Build a vCard QR generator for event badges. Form for name, organisation, title, phone, email, website, and optional address. Encode as vCard 3.0 with empty fields skipped (so the QR stays small enough to print at conference-badge size). Default error correction H so a centered logo overlay still scans. Bulk-export mode that takes a CSV of attendees and emits one PNG per row.
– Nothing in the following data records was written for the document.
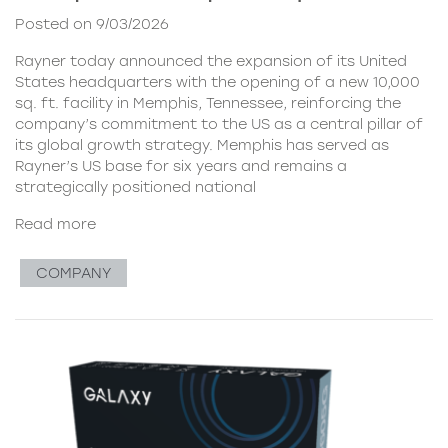
Posted on 9/03/2026
Rayner today announced the expansion of its United
States headquarters with the opening of a new 10,000
sq. ft. facility in Memphis, Tennessee, reinforcing the
company’s commitment to the US as a central pillar of
its global growth strategy. Memphis has served as
Rayner’s US base for six years and remains a
strategically positioned national
Read more
COMPANY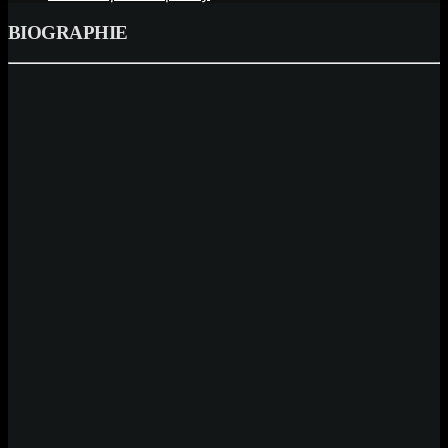
BIOGRAPHIE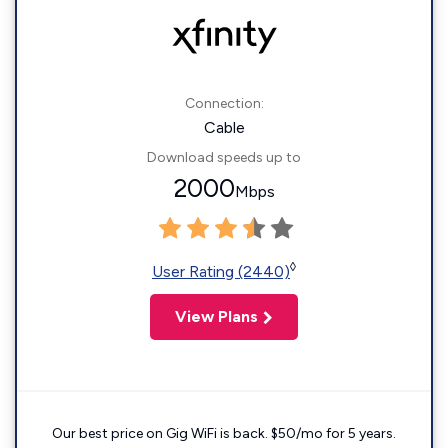
Connection:
Cable
Download speeds up to
2000
Mbps
◊
User Rating (2440)
View Plans
Our best price on Gig WiFi is back. $50/mo for 5 years.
Build a QR code generator with theme switching. Encode URL, text, WiFi, or contact card. Five visual variants — amber CRT, green VT100 phosphor, red-alert arcade, cyan synthwave, magenta neon — controlled by a single CSS variable for the phosphor colour. Same monitor + bevel + scanline pattern across all of them so the design holds together.

Perguntas frequentes

How is this different from a hosted QR generator like QRCodeMonkey or QRServer?
Hosted services log every payload you encode — convenient for them, awful for you if you're encoding a guest WiFi password or a private link. The version FloopFloop generates runs the qrcode library entirely in your browser; the only outbound surface is the /api/health probe. There's no analytics, no per-encode count, no payload retention. You can also customise the visual to anything you want — most hosted services lock the colour and layout behind a paid tier.
Which payload types does it support out of the box?
URL (bare hosts get https:// prepended automatically), plain text passed through unchanged, WiFi (WPA / WEP / open, with hidden-SSID flag and the correct MeCard-style escape for `;` `,` `:` `\"` `\\` so the WIFI: string round-trips on a phone camera), and Contact (vCard 3.0 with full name, organisation, title, phone, email, website, and optional address). Adding a fifth payload type is one prompt — ask for SMS, mailto:, geo:, calendar event, etc.
What's the error correction level for?
Higher correction lets the symbol survive damage or partial overlays at the cost of denser pixel-grid. L = 7% recovery (densest, fastest to scan); M = 15% (default — fine for almost anything); Q = 25% (tolerates dirt or a small sticker); H = 30% (tolerates a centered logo overlay). Pick H if you plan to drop a small logo into the middle for branding.
Will the QR work when printed?
The PNG download is rendered at max(your size, 600px) so even a small on-screen preview prints crisply. The SVG download is lossless and scales to billboard size without pixelation. Phone cameras need around 2cm × 2cm at arm's length for reliable scanning; plan a quiet zone (empty margin) of at least the size of four QR modules around the code if you're embedding it in a design.
Can I add a logo in the middle?
Out of the box no — the canvas renders the symbol cleanly with no overlay. Ask the AI to add a logo-overlay step that uses the H error correction level and draws an image scaled to ~20% of the canvas in the centre after the QR is rendered. The H level's 30% recovery margin absorbs the obstructed modules so the code still scans.
Is my QR data sent anywhere?
No. All encoding happens in your browser using the qrcode npm library — the payload string, the colours, the EC level, none of it touches a server. The page is set to `force-static`, so it's literally a CDN-cached HTML+JS bundle with no API call other than /api/health (which doesn't see your data).